(DATA FOR PROCESSING Opens)

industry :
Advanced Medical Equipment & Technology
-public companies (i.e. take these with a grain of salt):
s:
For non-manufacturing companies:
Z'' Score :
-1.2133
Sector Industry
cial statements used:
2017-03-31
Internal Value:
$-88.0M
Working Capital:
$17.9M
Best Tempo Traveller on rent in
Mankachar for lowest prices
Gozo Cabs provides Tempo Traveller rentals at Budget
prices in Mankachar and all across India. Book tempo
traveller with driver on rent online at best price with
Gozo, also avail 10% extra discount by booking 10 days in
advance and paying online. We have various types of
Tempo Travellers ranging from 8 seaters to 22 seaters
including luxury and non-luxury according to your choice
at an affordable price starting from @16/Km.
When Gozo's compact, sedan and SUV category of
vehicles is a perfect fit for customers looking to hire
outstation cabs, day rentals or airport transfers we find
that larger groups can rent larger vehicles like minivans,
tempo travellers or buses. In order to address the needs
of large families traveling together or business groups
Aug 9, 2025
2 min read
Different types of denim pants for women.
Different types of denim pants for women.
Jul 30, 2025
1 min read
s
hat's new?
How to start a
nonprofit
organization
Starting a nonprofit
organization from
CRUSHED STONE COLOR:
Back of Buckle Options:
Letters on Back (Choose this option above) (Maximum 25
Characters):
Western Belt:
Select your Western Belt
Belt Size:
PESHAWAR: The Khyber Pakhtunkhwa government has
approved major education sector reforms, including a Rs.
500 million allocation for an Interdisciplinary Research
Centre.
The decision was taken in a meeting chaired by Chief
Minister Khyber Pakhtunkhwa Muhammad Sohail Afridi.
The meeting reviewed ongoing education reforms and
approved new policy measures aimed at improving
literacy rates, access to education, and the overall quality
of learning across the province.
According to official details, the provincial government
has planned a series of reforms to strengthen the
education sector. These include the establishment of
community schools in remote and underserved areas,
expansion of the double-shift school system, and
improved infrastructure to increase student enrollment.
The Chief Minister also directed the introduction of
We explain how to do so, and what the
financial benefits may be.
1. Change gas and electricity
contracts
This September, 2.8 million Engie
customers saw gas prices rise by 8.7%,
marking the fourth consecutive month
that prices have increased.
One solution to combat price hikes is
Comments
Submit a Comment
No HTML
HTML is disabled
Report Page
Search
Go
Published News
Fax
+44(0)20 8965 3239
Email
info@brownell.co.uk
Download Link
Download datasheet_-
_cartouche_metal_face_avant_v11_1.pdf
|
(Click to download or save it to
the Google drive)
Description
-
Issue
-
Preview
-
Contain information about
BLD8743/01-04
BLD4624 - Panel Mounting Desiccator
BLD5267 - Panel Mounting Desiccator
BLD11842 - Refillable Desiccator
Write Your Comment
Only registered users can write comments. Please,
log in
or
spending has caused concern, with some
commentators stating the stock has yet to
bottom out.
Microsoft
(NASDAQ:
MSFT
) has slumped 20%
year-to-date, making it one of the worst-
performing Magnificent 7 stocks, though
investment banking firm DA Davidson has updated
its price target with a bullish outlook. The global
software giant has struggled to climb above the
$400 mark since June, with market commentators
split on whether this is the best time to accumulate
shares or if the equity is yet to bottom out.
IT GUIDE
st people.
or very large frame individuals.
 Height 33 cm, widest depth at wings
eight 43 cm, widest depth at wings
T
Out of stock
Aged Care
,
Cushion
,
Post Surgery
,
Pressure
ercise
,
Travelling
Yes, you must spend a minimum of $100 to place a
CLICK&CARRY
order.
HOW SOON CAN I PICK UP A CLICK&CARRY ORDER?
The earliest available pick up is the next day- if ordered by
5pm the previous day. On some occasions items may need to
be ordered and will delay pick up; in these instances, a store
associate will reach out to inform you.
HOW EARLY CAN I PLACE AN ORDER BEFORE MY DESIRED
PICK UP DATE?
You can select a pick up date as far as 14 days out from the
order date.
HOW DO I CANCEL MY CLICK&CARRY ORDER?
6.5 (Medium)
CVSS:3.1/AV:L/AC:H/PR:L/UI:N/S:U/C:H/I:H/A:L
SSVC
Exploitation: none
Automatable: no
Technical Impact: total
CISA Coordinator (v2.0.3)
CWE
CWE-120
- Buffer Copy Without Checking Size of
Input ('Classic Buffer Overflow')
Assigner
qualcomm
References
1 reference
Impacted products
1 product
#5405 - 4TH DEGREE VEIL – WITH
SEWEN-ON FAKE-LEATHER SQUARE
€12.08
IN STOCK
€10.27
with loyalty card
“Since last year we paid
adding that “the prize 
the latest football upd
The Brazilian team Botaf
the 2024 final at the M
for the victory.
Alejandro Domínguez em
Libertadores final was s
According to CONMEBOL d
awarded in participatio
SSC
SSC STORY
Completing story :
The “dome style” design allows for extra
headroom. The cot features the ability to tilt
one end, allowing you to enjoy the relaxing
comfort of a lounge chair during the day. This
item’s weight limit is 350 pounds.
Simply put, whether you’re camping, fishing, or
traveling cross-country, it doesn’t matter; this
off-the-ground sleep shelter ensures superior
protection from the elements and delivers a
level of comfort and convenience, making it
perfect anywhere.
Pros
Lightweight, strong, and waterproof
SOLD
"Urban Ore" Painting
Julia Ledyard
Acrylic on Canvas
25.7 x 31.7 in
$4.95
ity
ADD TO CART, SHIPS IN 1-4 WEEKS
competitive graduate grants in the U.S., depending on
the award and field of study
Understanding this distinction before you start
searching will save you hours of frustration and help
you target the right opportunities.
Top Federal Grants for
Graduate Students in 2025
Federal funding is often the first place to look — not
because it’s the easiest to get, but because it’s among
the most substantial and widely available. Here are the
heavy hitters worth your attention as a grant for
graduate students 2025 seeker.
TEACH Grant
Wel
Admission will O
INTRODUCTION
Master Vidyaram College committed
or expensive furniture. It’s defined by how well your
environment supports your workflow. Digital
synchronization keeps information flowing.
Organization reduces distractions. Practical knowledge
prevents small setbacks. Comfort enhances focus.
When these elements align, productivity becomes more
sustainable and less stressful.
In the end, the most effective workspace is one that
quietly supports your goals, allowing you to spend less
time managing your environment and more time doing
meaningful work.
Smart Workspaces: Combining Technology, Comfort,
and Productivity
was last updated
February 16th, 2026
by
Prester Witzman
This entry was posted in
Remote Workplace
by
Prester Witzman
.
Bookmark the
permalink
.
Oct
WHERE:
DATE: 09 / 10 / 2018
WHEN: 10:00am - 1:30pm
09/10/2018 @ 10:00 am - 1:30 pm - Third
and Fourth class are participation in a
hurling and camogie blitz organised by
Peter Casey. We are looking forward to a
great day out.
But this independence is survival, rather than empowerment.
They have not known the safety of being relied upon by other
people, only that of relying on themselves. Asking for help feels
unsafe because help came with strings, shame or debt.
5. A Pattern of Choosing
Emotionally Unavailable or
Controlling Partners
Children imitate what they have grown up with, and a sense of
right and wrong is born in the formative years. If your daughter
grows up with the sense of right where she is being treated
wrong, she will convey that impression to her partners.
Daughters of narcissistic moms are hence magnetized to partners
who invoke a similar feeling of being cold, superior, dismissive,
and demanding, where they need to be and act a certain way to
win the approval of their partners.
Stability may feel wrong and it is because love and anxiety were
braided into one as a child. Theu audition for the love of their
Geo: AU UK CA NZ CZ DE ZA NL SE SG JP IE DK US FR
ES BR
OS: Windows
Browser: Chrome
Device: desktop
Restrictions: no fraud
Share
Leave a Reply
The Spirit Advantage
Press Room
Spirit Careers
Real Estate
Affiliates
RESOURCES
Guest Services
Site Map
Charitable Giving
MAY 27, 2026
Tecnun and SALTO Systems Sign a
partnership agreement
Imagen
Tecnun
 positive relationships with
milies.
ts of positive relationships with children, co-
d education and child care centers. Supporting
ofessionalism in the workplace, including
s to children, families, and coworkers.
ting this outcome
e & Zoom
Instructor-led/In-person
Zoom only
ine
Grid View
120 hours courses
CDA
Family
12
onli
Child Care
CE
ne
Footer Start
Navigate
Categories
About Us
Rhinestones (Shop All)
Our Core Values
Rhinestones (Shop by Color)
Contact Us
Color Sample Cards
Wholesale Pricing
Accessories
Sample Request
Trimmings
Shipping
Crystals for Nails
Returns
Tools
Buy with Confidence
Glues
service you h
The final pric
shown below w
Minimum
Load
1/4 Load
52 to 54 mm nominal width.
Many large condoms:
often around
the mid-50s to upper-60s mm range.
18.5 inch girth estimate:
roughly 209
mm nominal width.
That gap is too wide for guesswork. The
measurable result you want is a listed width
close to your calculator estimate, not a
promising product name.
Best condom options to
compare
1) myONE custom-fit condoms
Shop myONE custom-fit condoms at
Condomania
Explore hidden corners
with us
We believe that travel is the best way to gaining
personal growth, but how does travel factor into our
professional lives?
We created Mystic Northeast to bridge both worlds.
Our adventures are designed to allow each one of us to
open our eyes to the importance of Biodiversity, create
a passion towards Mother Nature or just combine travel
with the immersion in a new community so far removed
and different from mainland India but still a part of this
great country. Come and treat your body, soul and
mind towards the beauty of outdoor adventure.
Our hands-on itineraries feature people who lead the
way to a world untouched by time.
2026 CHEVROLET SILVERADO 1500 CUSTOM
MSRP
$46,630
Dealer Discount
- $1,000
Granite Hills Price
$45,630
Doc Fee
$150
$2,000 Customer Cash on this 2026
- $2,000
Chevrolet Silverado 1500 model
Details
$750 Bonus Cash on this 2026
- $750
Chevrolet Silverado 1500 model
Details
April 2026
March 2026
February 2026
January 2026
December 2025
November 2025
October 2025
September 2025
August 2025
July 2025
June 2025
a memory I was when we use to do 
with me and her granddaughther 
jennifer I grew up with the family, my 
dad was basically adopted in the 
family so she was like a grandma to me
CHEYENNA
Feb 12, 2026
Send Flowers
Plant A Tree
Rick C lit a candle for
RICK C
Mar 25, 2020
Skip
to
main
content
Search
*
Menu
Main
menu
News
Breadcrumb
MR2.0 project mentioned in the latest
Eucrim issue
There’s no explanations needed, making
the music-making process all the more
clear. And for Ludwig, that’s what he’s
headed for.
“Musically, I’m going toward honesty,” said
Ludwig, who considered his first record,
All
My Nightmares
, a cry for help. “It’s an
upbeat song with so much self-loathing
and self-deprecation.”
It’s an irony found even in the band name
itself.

(DATA FOR PROCESSING Closes)

▶ **EXERCISE BRIEF**:
All that is wanted is the stretch of lines above from the one containing "approved major education" through the one containing "its price target", duplicated exactly.

▶ **RESPONSE TO THE TASK**:
approved major education sector reforms, including a Rs.
500 million allocation for an Interdisciplinary Research
Centre.
The decision was taken in a meeting chaired by Chief
Minister Khyber Pakhtunkhwa Muhammad Sohail Afridi.
The meeting reviewed ongoing education reforms and
approved new policy measures aimed at improving
literacy rates, access to education, and the overall quality
of learning across the province.
According to official details, the provincial government
has planned a series of reforms to strengthen the
education sector. These include the establishment of
community schools in remote and underserved areas,
expansion of the double-shift school system, and
improved infrastructure to increase student enrollment.
The Chief Minister also directed the introduction of
We explain how to do so, and what the
financial benefits may be.
1. Change gas and electricity
contracts
This September, 2.8 million Engie
customers saw gas prices rise by 8.7%,
marking the fourth consecutive month
that prices have increased.
One solution to combat price hikes is
Comments
Submit a Comment
No HTML
HTML is disabled
Report Page
Search
Go
Published News
Fax
+44(0)20 8965 3239
Email
info@brownell.co.uk
Download Link
Download datasheet_-
_cartouche_metal_face_avant_v11_1.pdf
|
(Click to download or save it to
the Google drive)
Description
-
Issue
-
Preview
-
Contain information about
BLD8743/01-04
BLD4624 - Panel Mounting Desiccator
BLD5267 - Panel Mounting Desiccator
BLD11842 - Refillable Desiccator
Write Your Comment
Only registered users can write comments. Please,
log in
or
spending has caused concern, with some
commentators stating the stock has yet to
bottom out.
Microsoft
(NASDAQ:
MSFT
) has slumped 20%
year-to-date, making it one of the worst-
performing Magnificent 7 stocks, though
investment banking firm DA Davidson has updated
its price target with a bullish outlook. The global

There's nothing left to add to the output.